● **Assignment**: Word for word, return the lines below from the first through the line that has "fundacionfundalmamoreno@gmail.com", dropping the pictures.

━━━━━ Data records ━━━━━

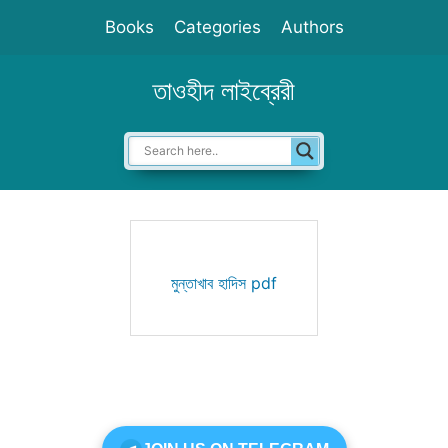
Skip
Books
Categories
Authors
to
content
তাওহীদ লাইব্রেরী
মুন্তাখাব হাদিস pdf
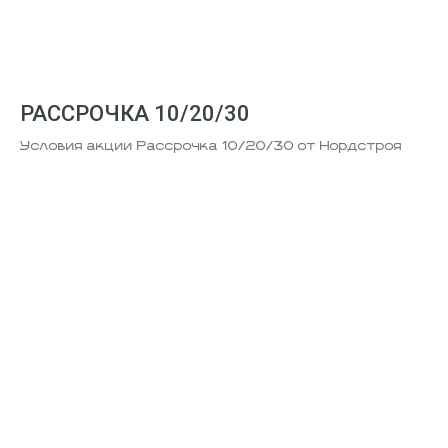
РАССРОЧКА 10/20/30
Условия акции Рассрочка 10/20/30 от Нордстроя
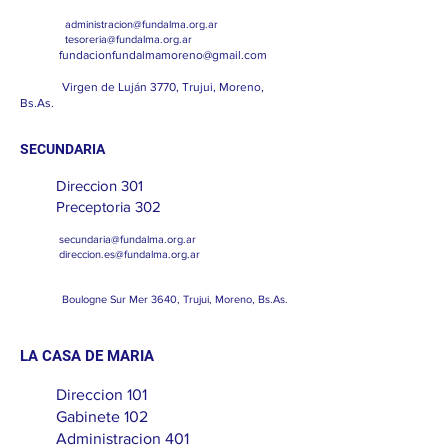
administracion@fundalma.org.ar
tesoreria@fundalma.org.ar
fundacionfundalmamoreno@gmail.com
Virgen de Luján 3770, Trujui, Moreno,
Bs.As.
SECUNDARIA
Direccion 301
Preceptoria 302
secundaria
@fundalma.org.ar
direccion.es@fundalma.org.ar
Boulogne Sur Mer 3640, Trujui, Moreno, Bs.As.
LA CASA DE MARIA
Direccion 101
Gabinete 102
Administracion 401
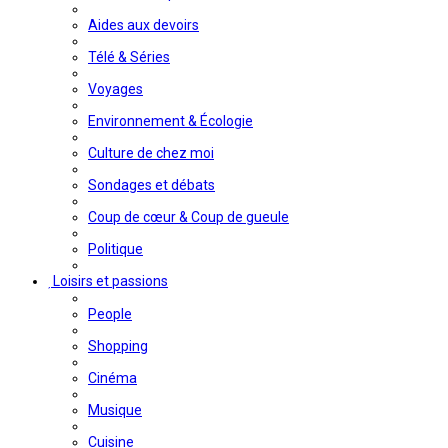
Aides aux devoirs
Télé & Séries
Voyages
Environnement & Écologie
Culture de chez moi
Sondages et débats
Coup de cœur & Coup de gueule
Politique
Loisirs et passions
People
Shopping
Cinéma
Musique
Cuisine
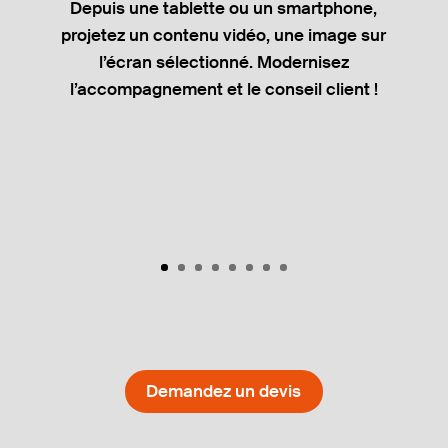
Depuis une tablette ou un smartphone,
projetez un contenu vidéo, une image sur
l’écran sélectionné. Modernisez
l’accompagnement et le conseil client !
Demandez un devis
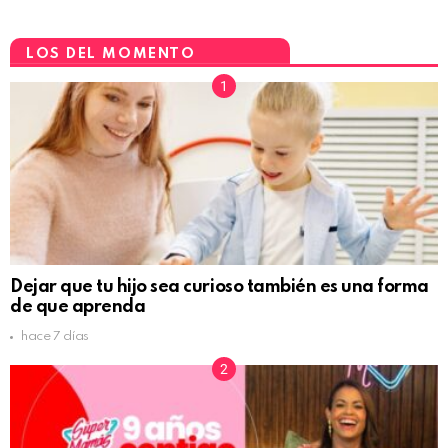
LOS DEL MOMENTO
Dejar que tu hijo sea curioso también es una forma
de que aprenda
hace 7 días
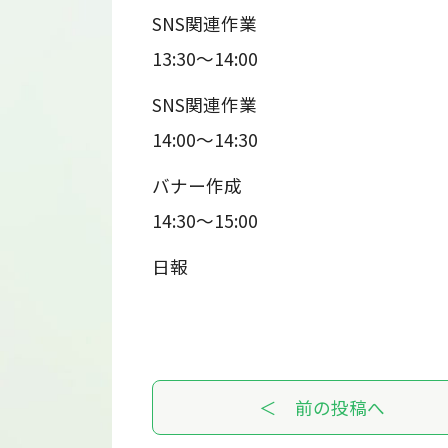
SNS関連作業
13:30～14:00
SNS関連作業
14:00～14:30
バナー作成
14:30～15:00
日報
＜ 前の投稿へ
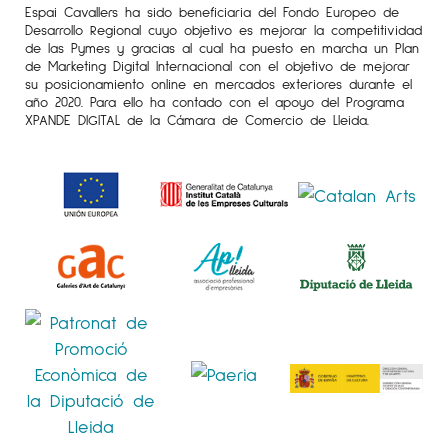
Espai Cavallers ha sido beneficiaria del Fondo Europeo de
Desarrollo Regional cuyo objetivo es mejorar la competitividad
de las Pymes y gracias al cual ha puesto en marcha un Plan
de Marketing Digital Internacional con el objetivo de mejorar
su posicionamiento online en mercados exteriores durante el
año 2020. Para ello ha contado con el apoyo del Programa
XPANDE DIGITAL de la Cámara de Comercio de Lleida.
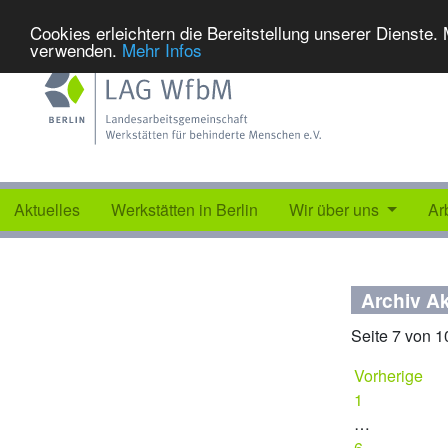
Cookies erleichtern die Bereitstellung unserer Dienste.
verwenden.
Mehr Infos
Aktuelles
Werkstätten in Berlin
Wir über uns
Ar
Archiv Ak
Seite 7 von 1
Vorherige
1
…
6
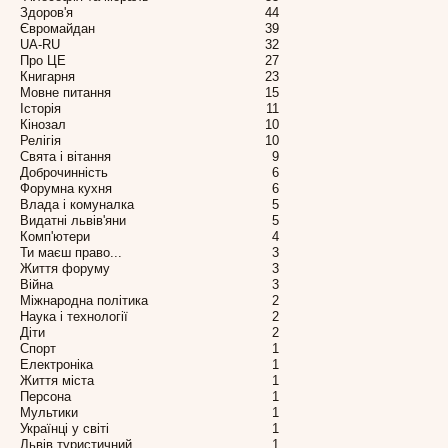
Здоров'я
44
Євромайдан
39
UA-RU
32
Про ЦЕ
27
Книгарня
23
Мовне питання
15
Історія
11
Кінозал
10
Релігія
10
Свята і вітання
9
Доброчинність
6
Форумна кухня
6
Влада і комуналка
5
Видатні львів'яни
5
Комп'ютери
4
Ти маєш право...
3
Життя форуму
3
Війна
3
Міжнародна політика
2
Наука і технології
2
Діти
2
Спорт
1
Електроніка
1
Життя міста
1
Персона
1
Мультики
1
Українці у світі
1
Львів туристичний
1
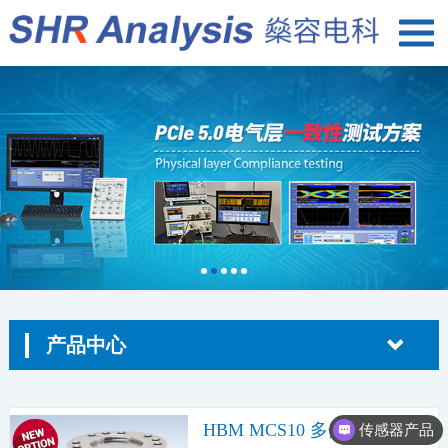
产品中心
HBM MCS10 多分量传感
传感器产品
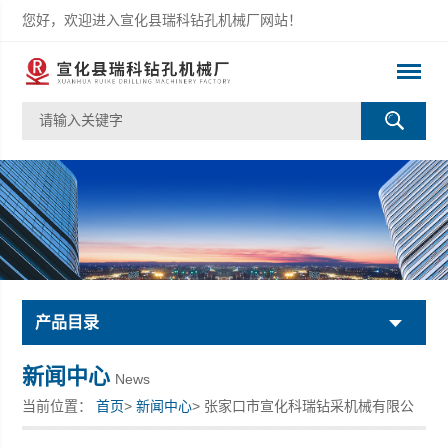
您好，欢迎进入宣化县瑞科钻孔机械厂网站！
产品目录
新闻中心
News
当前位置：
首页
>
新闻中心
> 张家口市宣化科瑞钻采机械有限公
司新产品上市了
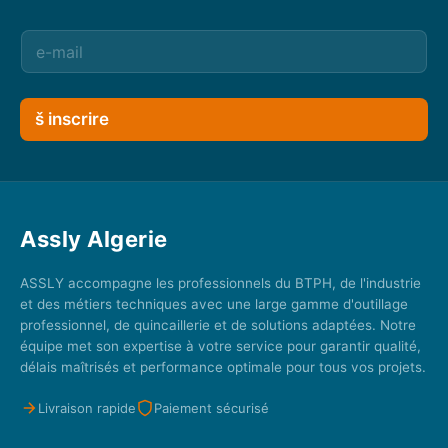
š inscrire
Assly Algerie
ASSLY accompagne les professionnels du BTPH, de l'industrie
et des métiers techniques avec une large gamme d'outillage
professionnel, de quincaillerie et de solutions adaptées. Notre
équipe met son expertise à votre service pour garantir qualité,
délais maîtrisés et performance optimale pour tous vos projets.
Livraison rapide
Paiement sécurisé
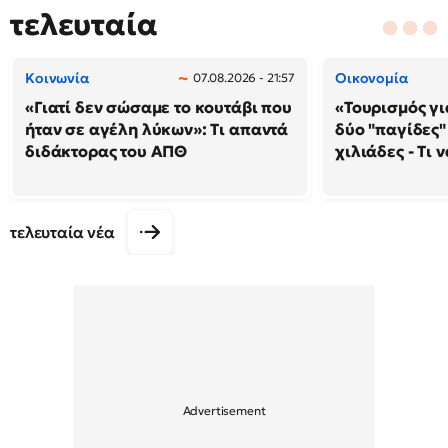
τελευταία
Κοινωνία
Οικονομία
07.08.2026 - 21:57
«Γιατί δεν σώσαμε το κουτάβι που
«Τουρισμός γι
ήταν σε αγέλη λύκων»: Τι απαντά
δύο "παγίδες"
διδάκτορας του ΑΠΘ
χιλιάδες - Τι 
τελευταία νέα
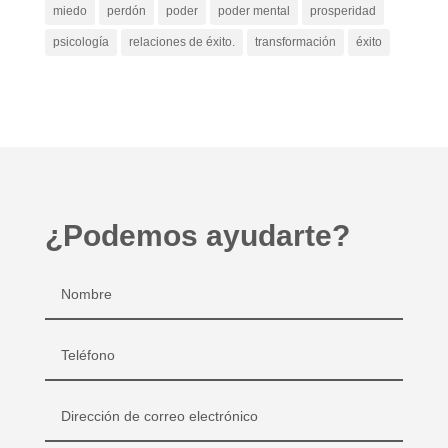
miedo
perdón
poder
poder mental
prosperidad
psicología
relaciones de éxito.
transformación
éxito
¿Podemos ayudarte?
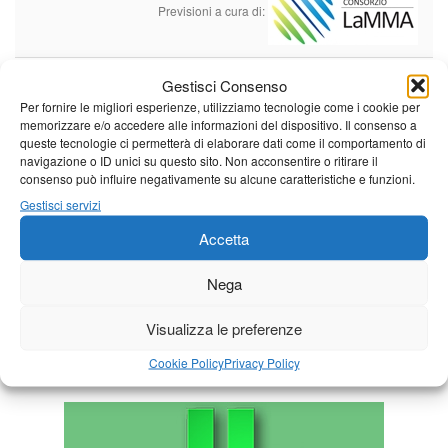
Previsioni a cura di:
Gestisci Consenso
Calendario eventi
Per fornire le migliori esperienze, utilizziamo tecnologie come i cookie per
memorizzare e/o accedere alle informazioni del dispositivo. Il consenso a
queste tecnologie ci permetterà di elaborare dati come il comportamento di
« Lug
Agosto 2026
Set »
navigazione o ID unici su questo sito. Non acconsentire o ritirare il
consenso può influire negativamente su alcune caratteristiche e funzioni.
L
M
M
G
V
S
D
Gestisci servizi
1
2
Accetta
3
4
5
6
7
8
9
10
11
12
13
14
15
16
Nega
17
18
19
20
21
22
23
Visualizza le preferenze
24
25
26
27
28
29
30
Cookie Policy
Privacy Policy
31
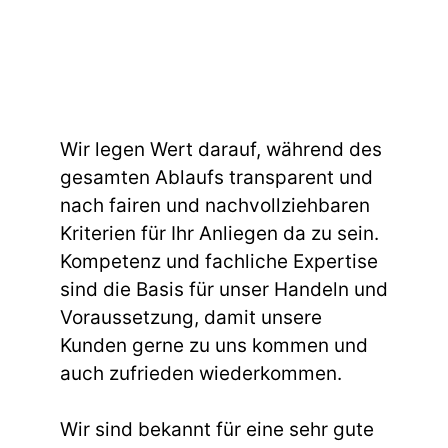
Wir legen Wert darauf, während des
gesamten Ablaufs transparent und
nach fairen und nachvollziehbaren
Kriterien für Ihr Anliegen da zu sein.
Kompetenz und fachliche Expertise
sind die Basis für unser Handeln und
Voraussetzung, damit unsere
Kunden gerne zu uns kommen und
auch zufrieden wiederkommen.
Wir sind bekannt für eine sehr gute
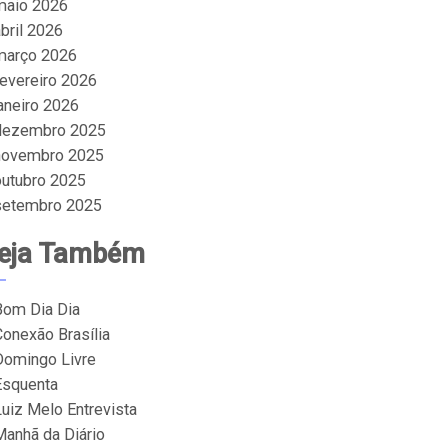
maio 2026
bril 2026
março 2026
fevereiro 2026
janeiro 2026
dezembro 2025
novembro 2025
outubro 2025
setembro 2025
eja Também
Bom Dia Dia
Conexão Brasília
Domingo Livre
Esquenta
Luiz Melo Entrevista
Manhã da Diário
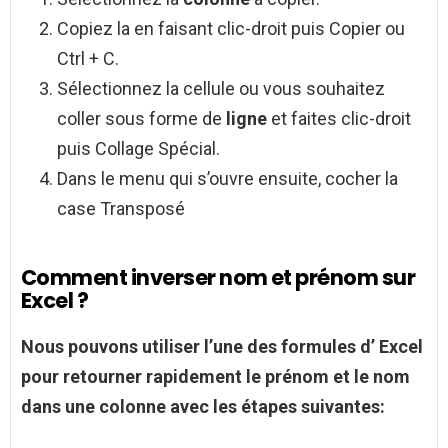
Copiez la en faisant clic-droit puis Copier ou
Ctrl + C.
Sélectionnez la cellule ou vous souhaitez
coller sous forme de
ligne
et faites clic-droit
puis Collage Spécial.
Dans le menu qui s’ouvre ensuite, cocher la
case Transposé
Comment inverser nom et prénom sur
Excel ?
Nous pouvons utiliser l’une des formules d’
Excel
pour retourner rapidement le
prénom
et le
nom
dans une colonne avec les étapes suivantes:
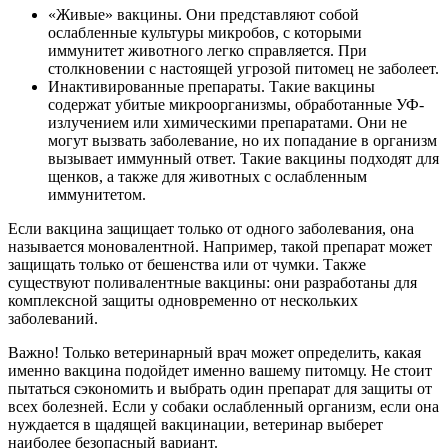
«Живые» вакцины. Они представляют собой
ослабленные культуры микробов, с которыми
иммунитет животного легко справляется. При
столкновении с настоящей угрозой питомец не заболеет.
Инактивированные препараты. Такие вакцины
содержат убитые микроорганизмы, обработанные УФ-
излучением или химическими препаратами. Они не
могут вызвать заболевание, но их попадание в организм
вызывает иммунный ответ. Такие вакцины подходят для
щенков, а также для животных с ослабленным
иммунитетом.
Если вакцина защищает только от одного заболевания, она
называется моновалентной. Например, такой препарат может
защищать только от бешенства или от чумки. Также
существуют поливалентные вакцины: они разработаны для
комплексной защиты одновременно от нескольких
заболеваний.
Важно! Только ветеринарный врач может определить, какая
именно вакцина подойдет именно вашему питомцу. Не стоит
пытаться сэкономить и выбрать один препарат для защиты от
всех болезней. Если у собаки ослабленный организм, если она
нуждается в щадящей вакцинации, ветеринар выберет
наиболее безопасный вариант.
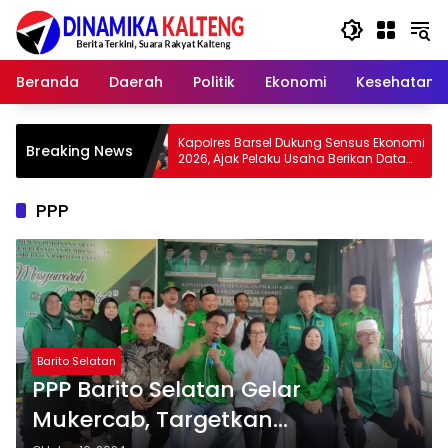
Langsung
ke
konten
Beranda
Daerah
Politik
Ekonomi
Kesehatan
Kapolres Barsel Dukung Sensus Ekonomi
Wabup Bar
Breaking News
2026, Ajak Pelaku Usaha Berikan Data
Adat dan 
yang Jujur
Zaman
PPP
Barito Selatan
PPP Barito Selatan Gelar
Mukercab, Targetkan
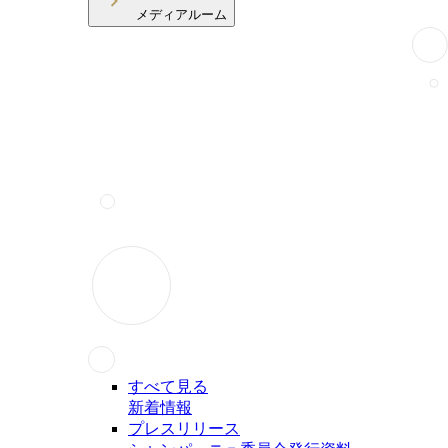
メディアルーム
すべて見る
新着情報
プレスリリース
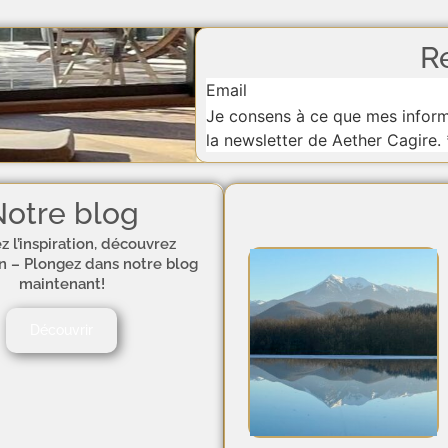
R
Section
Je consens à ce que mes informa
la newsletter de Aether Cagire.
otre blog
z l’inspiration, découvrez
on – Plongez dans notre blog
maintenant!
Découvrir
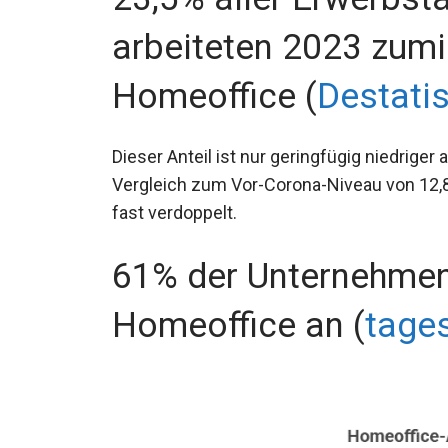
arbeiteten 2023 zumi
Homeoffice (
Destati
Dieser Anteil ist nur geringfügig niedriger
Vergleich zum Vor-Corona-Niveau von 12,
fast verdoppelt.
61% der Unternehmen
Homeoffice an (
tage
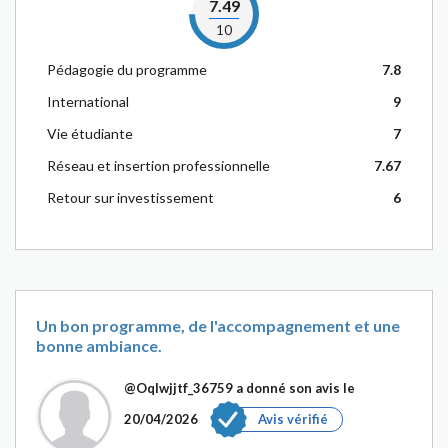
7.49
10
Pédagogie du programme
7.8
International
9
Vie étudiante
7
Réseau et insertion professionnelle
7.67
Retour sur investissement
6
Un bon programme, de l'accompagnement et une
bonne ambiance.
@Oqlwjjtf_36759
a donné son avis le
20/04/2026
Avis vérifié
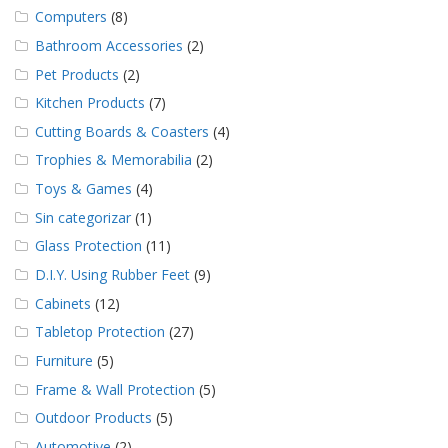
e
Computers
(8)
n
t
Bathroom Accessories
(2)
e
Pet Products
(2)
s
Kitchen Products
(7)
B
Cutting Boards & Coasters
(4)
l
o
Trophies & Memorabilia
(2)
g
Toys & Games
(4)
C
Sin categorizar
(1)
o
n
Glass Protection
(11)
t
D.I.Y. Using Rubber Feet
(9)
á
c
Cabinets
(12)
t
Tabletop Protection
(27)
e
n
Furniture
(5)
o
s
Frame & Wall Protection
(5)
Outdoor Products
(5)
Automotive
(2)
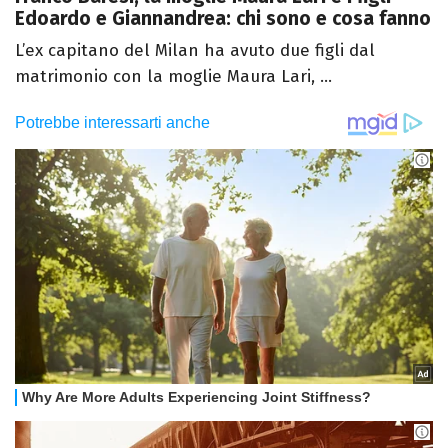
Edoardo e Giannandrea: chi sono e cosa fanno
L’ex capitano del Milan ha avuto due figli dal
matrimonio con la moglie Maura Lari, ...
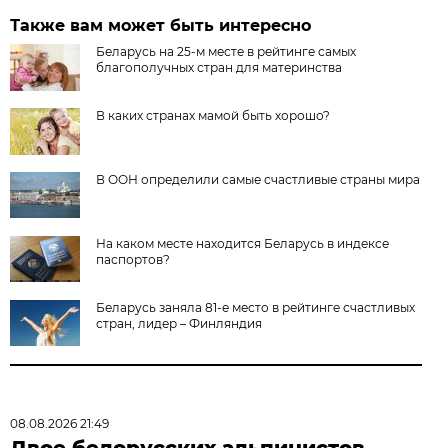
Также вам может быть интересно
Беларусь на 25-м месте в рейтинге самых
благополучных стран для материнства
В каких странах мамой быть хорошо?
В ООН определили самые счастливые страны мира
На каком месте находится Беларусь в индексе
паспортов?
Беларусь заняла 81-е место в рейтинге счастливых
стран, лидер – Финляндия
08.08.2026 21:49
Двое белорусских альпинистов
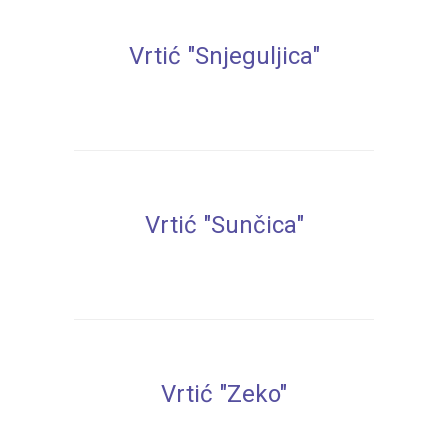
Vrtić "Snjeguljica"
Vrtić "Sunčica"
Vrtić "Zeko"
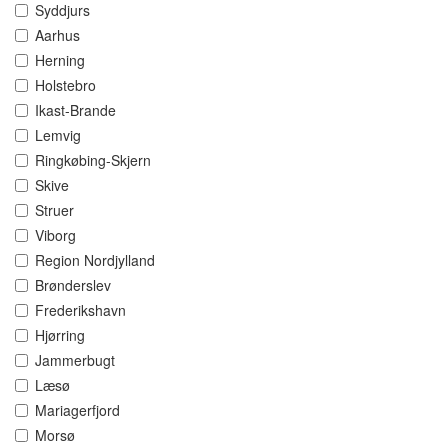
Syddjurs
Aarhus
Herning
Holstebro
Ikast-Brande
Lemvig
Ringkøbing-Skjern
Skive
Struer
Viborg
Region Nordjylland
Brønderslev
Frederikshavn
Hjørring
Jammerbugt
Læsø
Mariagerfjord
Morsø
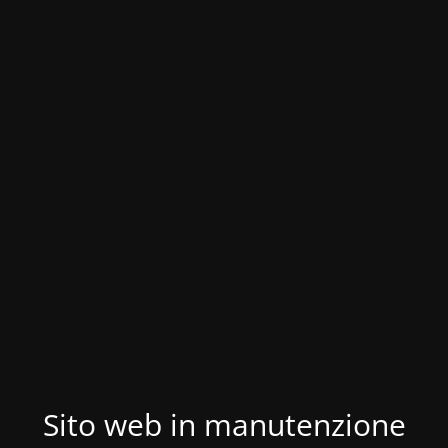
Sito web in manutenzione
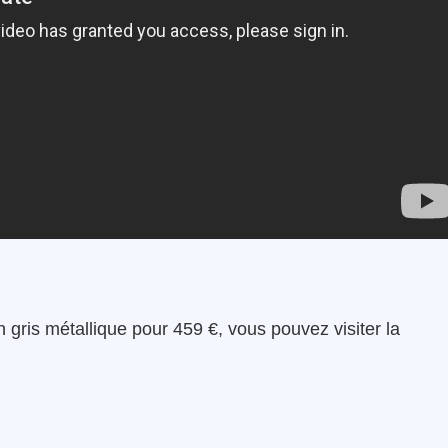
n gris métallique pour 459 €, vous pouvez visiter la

━━━━━

● **Written solution**:
Skip
Books
Categories
Authors
to
content
তাওহীদ লাইব্রেরী
মুন্তাখাব হাদিস pdf
РАССРОЧКА 10/20/30
Условия акции Рассрочка 10/20/30 от Нордстроя
administracion@fundalma.org.ar
tesoreria@fundalma.org.ar
fundacionfundalmamoreno@gmail.com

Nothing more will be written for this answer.